AI can also perform “self-supervised learning.” According to Nature, with retinal scans used to detect eye disease—or risks for other health conditions, including heart failure and Parkinson’s disease—the AI tool RETFound can analyze millions of retinal images to teach itself to detect abnormalities in small vessels that are linked to disease.
For medical scans (X-rays, MRIs), ChatGPT-4 can improve “the accuracy and efficiency of radiological diagnoses by reducing interpretation variability and errors,” according to one review. Because medical scan readings are notoriously both dependent on individual radiologists’ expertise and susceptible to scheduling delays, ChatGPT’s “ability to analyze and interpret medical images in real time can help reduce interpretation variability and errors, improve workflow efficiency, and ultimately enhance patient outcomes.”

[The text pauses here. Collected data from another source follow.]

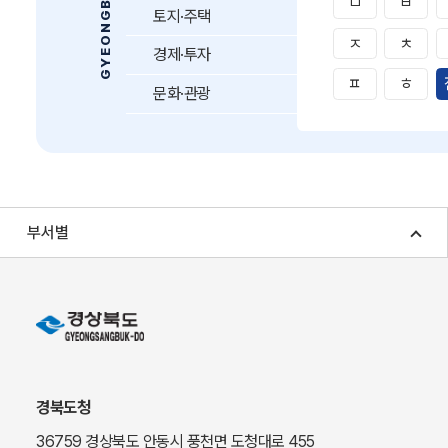
ㅁ
ㅂ
토지·주택
ㅈ
ㅊ
경제·투자
ㅍ
ㅎ
문화·관광
부서별
경북도청
36759 경상북도 안동시 풍천면 도청대로 455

One study reported in the Journal of the American Medical Association (JAMA) found ChatGPT-4 “did better than most doctors on weekly diagnostic challenges [that had been] published in The New England Journal of Medicine,” Rodman said. But researchers at Mass General Brigham who assessed “an entire clinical encounter with a patient [from first evaluation to] final diagnosis” determined ChatGPT’s success rate at 71.7%, “at the level of someone who has just graduated from medical school, such as an intern or resident.”
That 71% success rate, based on comparisons with diagnoses made by the country’s top doctors, however, is a very different challenge than evaluations of patients who have no diagnosis at all. For the young patient Alex, Michigan pediatric neurosurgeon Holly Gilmer explained that his eventual diagnosis—tethered-cord syndrome, caused when spinal cord tissue has formed attachments to the spine— can be missed because young children have trouble describing their symptoms. But after Alex’s mother typed in every one of Alex’s medical evaluation reports, ChatGPT quickly found the right answer.
For me, a lifetime of reading medical mysteries—often endless tales of patients who suffer from terrible symptoms while frantically searching for a diagnosis—offered motivation to approach the complicated high-tech world of AI. After investigating uses of ChatGPT in medicine, I listened to a podcast of the Wired article “What OpenAI really wants,” and understood enough to find it fascinating—though also to worry how much AI will succeed in truly improving medical care for patients everywhere.
—Mary Carpenter regularly reports on topical subjects in health and medicine.